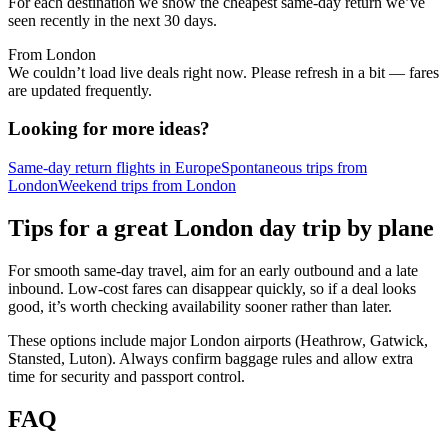
For each destination we show the cheapest same-day return we’ve
seen recently in the next 30 days.
From London
We couldn’t load live deals right now. Please refresh in a bit — fares
are updated frequently.
Looking for more ideas?
Same-day return flights in Europe
Spontaneous trips from
London
Weekend trips from London
Tips for a great London day trip by plane
For smooth same‑day travel, aim for an early outbound and a late
inbound. Low‑cost fares can disappear quickly, so if a deal looks
good, it’s worth checking availability sooner rather than later.
These options include major London airports (Heathrow, Gatwick,
Stansted, Luton). Always confirm baggage rules and allow extra
time for security and passport control.
FAQ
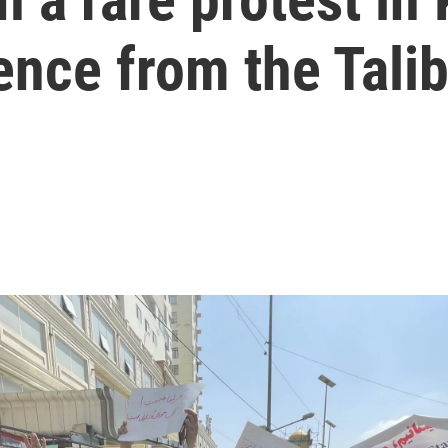
ence from the Tali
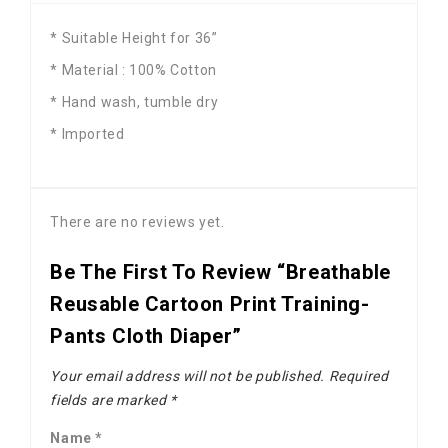
* Suitable Height for 36”
* Material : 100% Cotton
* Hand wash, tumble dry
* Imported
There are no reviews yet.
Be The First To Review “Breathable
Reusable Cartoon Print Training-
Pants Cloth Diaper”
Your email address will not be published.
Required
fields are marked
*
Name
*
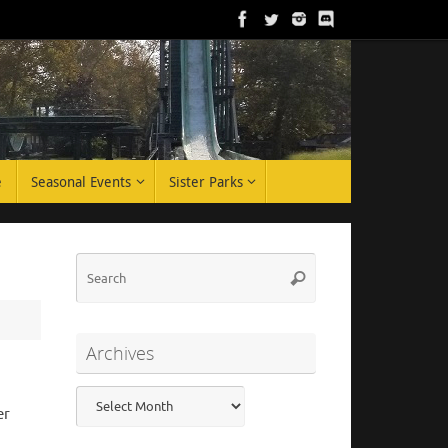
e
Seasonal Events
Sister Parks
Search
Search
for:
Archives
Archives
er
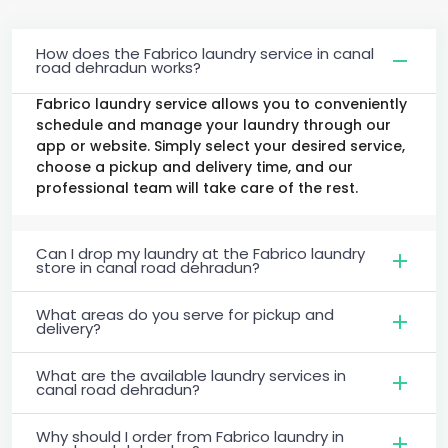
How does the Fabrico laundry service in canal
road dehradun works?
Fabrico laundry service allows you to conveniently
schedule and manage your laundry through our
app or website. Simply select your desired service,
choose a pickup and delivery time, and our
professional team will take care of the rest.
Can I drop my laundry at the Fabrico laundry
store in canal road dehradun?
What areas do you serve for pickup and
delivery?
What are the available laundry services in
canal road dehradun?
Why should I order from Fabrico laundry in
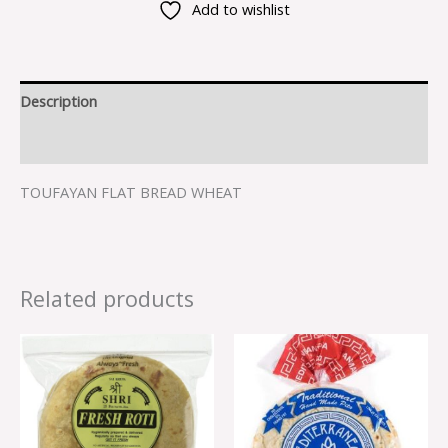
Add to wishlist
Description
Reviews (0)
TOUFAYAN FLAT BREAD WHEAT
Related products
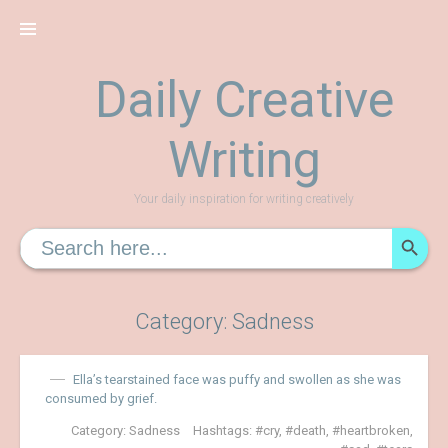
Skip
to
content
Daily Creative
Writing
Your daily inspiration for writing creatively
SEARCH
Search
for:
Category:
Sadness
Ella’s tearstained face was puffy and swollen as she was
consumed by grief.
Category:
Sadness
Hashtags:
cry
,
death
,
heartbroken
,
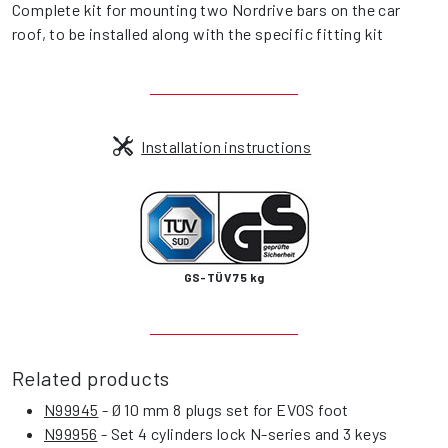
Complete kit for mounting two Nordrive bars on the car
roof, to be installed along with the specific fitting kit
Installation instructions
GS-TÜV 75 kg
Related products
N99945
- Ø 10 mm 8 plugs set for EVOS foot
N99956
- Set 4 cylinders lock N-series and 3 keys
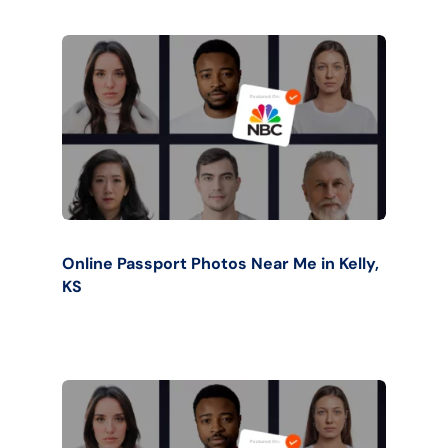
Online Passport Photos Near Me in Kelly,
KS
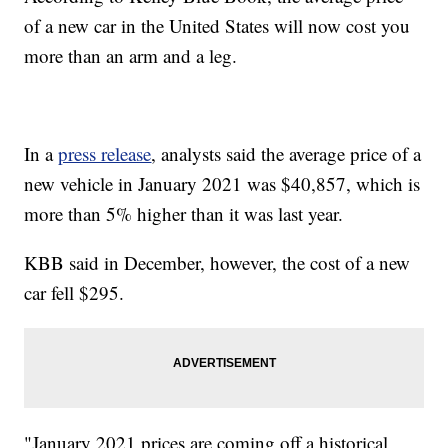
of a new car in the United States will now cost you
more than an arm and a leg.
In a
press release
, analysts said the average price of a
new vehicle in January 2021 was $40,857, which is
more than 5% higher than it was last year.
KBB said in December, however, the cost of a new
car fell $295.
"January 2021 prices are coming off a historical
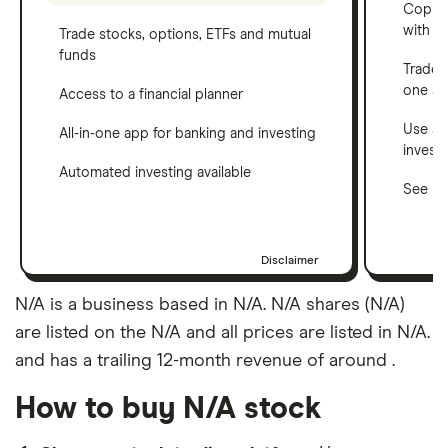
Copy t
with C
Trade stocks, options, ETFs and mutual
funds
Trade 
one a
Access to a financial planner
Use a 
All-in-one app for banking and investing
invest
Automated investing available
See ho
Disclaimer
N/A is a business based in N/A. N/A shares (N/A)
are listed on the N/A and all prices are listed in N/A.
and has a trailing 12-month revenue of around .
How to buy N/A stock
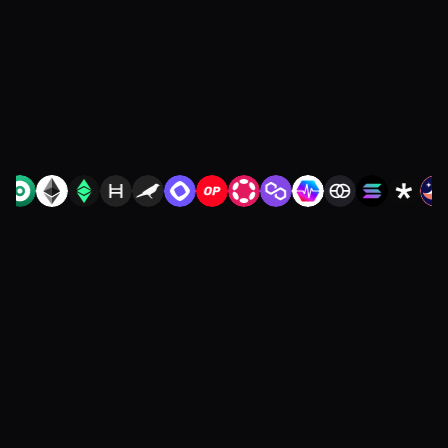
restarting diligence or redoing your
integration.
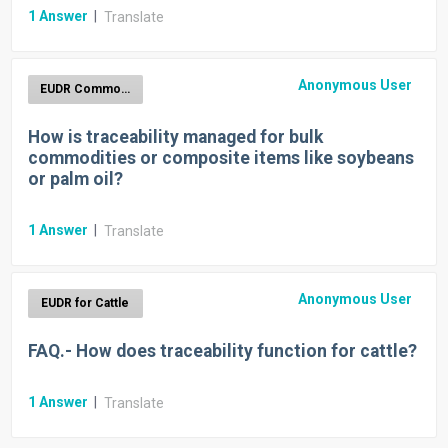
1
Answer
|
Translate
Anonymous User
EUDR Commodities
How is traceability managed for bulk
commodities or composite items like soybeans
or palm oil?
1
Answer
|
Translate
Anonymous User
EUDR for Cattle
FAQ.- How does traceability function for cattle?
1
Answer
|
Translate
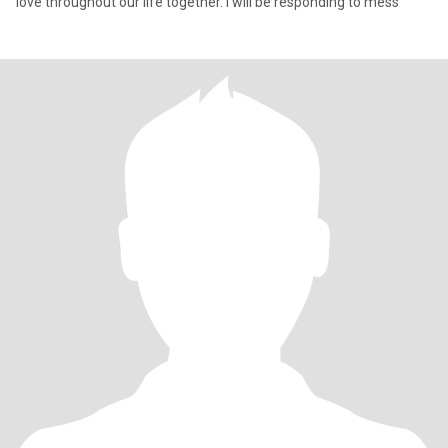
love throughout our life together. I will be responding to mess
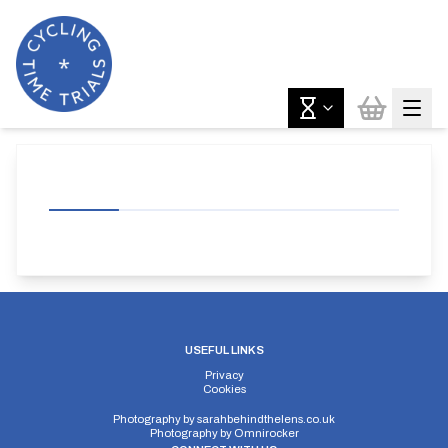
USEFUL LINKS
Privacy
Cookies
Photography by
sarahbehindthelens.co.uk
Photography by
Omnirocker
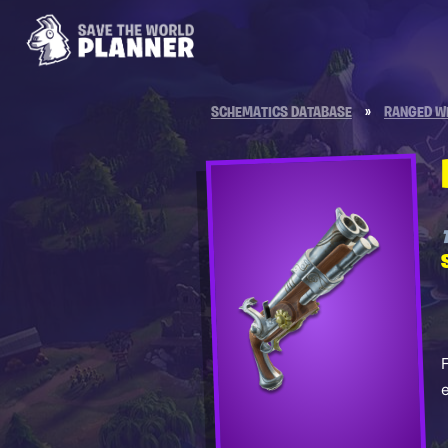
SCHEMATICS DATABASE
»
RANGED W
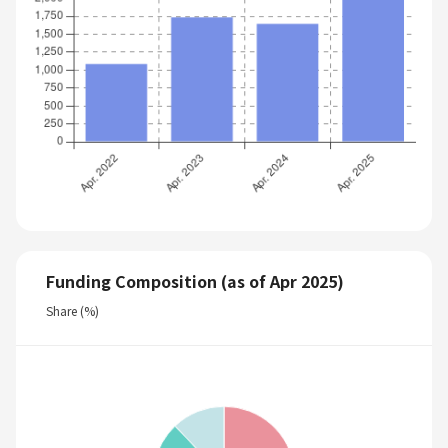
Funding Composition (as of Apr 2025)
Share (%)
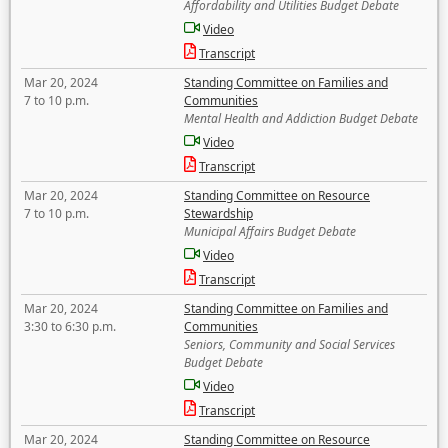
Affordability and Utilities Budget Debate
Video
Transcript
Mar 20, 2024
Standing Committee on Families and
7 to 10 p.m.
Communities
Mental Health and Addiction Budget Debate
Video
Transcript
Mar 20, 2024
Standing Committee on Resource
7 to 10 p.m.
Stewardship
Municipal Affairs Budget Debate
Video
Transcript
Mar 20, 2024
Standing Committee on Families and
3:30 to 6:30 p.m.
Communities
Seniors, Community and Social Services
Budget Debate
Video
Transcript
Mar 20, 2024
Standing Committee on Resource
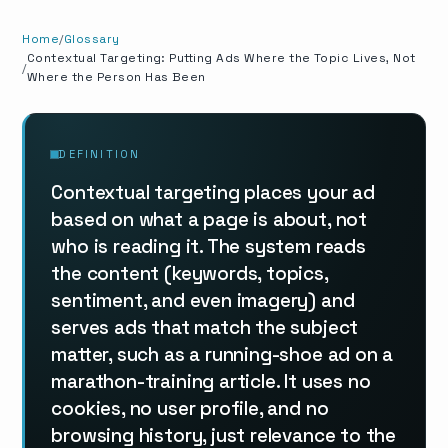
Home
Glossary
Contextual Targeting: Putting Ads Where the Topic Lives, Not
Where the Person Has Been
DEFINITION
Contextual targeting places your ad
based on what a page is about, not
who is reading it. The system reads
the content (keywords, topics,
sentiment, and even imagery) and
serves ads that match the subject
matter, such as a running-shoe ad on a
marathon-training article. It uses no
cookies, no user profile, and no
browsing history, just relevance to the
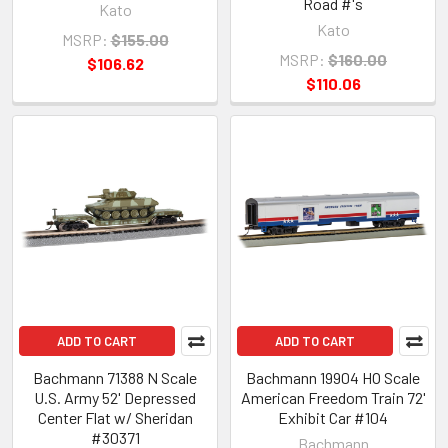
Road #'s
Kato
Kato
MSRP:
$155.00
MSRP:
$160.00
$106.62
$110.06
ADD TO CART
ADD TO CART
Bachmann 71388 N Scale
Bachmann 19904 HO Scale
U.S. Army 52' Depressed
American Freedom Train 72'
Center Flat w/ Sheridan
Exhibit Car #104
#30371
Bachmann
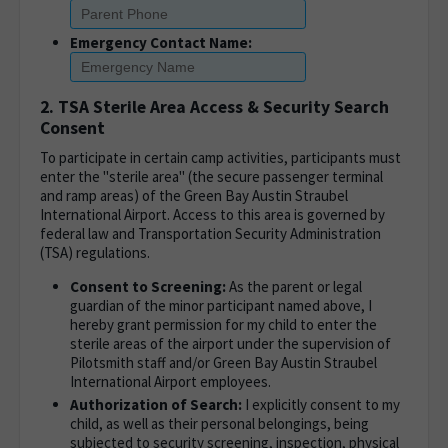
Emergency Contact Name:
2. TSA Sterile Area Access & Security Search
Consent
To participate in certain camp activities, participants must
enter the "sterile area" (the secure passenger terminal
and ramp areas) of the Green Bay Austin Straubel
International Airport. Access to this area is governed by
federal law and Transportation Security Administration
(TSA) regulations.
Consent to Screening:
As the parent or legal
guardian of the minor participant named above, I
hereby grant permission for my child to enter the
sterile areas of the airport under the supervision of
Pilotsmith staff and/or Green Bay Austin Straubel
International Airport employees.
Authorization of Search:
I explicitly consent to my
child, as well as their personal belongings, being
subjected to security screening, inspection, physical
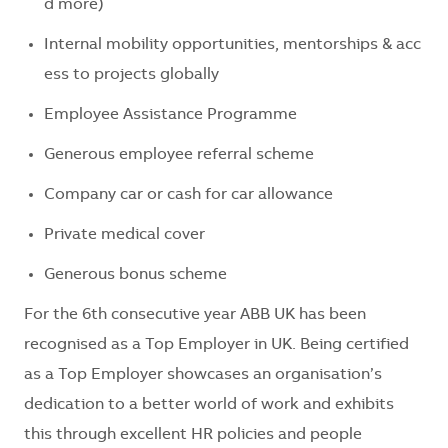
d
more
)
Internal
mobility
opportunities
,
mentorships
&
acc
ess
to
projects
globally
Employee
Assistance
Programme
Generous
employee
referral
scheme
Company
car
or
cash
for
car
allowance
Private
medical
cover
Generous
bonus
scheme
For the 6th consecutive year ABB UK has been
recognised as a Top Employer in UK. Being certified
as a Top Employer showcases an organisation’s
dedication to a better world of work and exhibits
this through excellent HR policies and people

· · · ·

Everything in the records above should be retyped exactly except the pictures.

# YOUR RESPONSE
For each destination we show the cheapest same-day return we’ve
seen recently in the next 30 days.
From London
We couldn’t load live deals right now. Please refresh in a bit — fares
are updated frequently.
Looking for more ideas?
Same-day return flights in Europe
Spontaneous trips from
London
Weekend trips from London
Tips for a great London day trip by plane
For smooth same‑day travel, aim for an early outbound and a late
inbound. Low‑cost fares can disappear quickly, so if a deal looks
good, it’s worth checking availability sooner rather than later.
These options include major London airports (Heathrow, Gatwick,
Stansted, Luton). Always confirm baggage rules and allow extra
time for security and passport control.
FAQ
ence from the Tali
* Suitable Height for 36”
* Material : 100% Cotton
* Hand wash, tumble dry
* Imported
There are no reviews yet.
Be The First To Review “Breathable
Reusable Cartoon Print Training-
Pants Cloth Diaper”
Your email address will not be published.
Required
fields are marked
*
Name
*
e
Seasonal Events
Sister Parks
Search
Search
for:
Archives
Archives
er
How does the Fabrico laundry service in canal
road dehradun works?
Fabrico laundry service allows you to conveniently
schedule and manage your laundry through our
app or website. Simply select your desired service,
choose a pickup and delivery time, and our
professional team will take care of the rest.
Can I drop my laundry at the Fabrico laundry
store in canal road dehradun?
What areas do you serve for pickup and
delivery?
What are the available laundry services in
canal road dehradun?
Why should I order from Fabrico laundry in
Add to wishlist
Description
Reviews (0)
TOUFAYAN FLAT BREAD WHEAT
Related products
Skip
to
content
Daily Creative
Writing
Your daily inspiration for writing creatively
SEARCH
Search
for:
Category:
Sadness
Ella’s tearstained face was puffy and swollen as she was
consumed by grief.
Category:
Sadness
Hashtags:
cry
,
death
,
heartbroken
,
Complete kit for mounting two Nordrive bars on the car
roof, to be installed along with the specific fitting kit
Installation instructions
GS-TÜV 75 kg
Related products
N99945
- Ø 10 mm 8 plugs set for EVOS foot
N99956
- Set 4 cylinders lock N-series and 3 keys
Online Passport Photos Near Me in Kelly,
KS
of a new car in the United States will now cost you
more than an arm and a leg.
In a
press release
, analysts said the average price of a
new vehicle in January 2021 was $40,857, which is
more than 5% higher than it was last year.
KBB said in December, however, the cost of a new
car fell $295.
"January 2021 prices are coming off a historical
Copy t
with C
Trade stocks, options, ETFs and mutual
funds
Trade 
one a
Access to a financial planner
Use a 
All-in-one app for banking and investing
invest
Automated investing available
See ho
Disclaimer
N/A is a business based in N/A. N/A shares (N/A)
are listed on the N/A and all prices are listed in N/A.
and has a trailing 12-month revenue of around .
How to buy N/A stock
restarting diligence or redoing your
integration.
1
Answer
|
Translate
Anonymous User
EUDR Commodities
How is traceability managed for bulk
commodities or composite items like soybeans
or palm oil?
1
Answer
|
Translate
Anonymous User
EUDR for Cattle
FAQ.- How does traceability function for cattle?
1
Answer
|
Translate
love throughout our life together. I will be responding to mess
USEFUL LINKS
Privacy
Cookies
Photography by
sarahbehindthelens.co.uk
Photography by
Omnirocker
SCHEMATICS DATABASE
»
RANGED W
Funding Composition (as of Apr 2025)
Share (%)
Affordability and Utilities Budget Debate
Video
Transcript
Mar 20, 2024
Standing Committee on Families and
7 to 10 p.m.
Communities
Mental Health and Addiction Budget Debate
Video
Transcript
Mar 20, 2024
Standing Committee on Resource
7 to 10 p.m.
Stewardship
Municipal Affairs Budget Debate
Video
Transcript
Mar 20, 2024
Standing Committee on Families and
3:30 to 6:30 p.m.
Communities
Seniors, Community and Social Services
Budget Debate
Video
Transcript
Mar 20, 2024
Standing Committee on Resource
Home
Glossary
Contextual Targeting: Putting Ads Where the Topic Lives, Not
Where the Person Has Been
DEFINITION
Contextual targeting places your ad
based on what a page is about, not
who is reading it. The system reads
the content (keywords, topics,
sentiment, and even imagery) and
serves ads that match the subject
matter, such as a running-shoe ad on a
marathon-training article. It uses no
cookies, no user profile, and no
browsing history, just relevance to the
Road #'s
Kato
Kato
MSRP:
$155.00
MSRP:
$160.00
$106.62
$110.06
ADD TO CART
ADD TO CART
Bachmann 71388 N Scale
Bachmann 19904 HO Scale
U.S. Army 52' Depressed
American Freedom Train 72'
Center Flat w/ Sheridan
Exhibit Car #104
#30371
Bachmann
Emergency Contact Name:
2. TSA Sterile Area Access & Security Search
Consent
To participate in certain camp activities, participants must
enter the "sterile area" (the secure passenger terminal
and ramp areas) of the Green Bay Austin Straubel
International Airport. Access to this area is governed by
federal law and Transportation Security Administration
(TSA) regulations.
Consent to Screening:
As the parent or legal
guardian of the minor participant named above, I
hereby grant permission for my child to enter the
sterile areas of the airport under the supervision of
Pilotsmith staff and/or Green Bay Austin Straubel
International Airport employees.
Authorization of Search:
I explicitly consent to my
child, as well as their personal belongings, being
subjected to security screening, inspection, physical
d
more
)
Internal
mobility
opportunities
,
mentorships
&
acc
ess
to
projects
globally
Employee
Assistance
Programme
Generous
employee
referral
scheme
Company
car
or
cash
for
car
allowance
Private
medical
cover
Generous
bonus
scheme
For the 6th consecutive year ABB UK has been
recognised as a Top Employer in UK. Being certified
as a Top Employer showcases an organisation’s
dedication to a better world of work and exhibits
this through excellent HR policies and people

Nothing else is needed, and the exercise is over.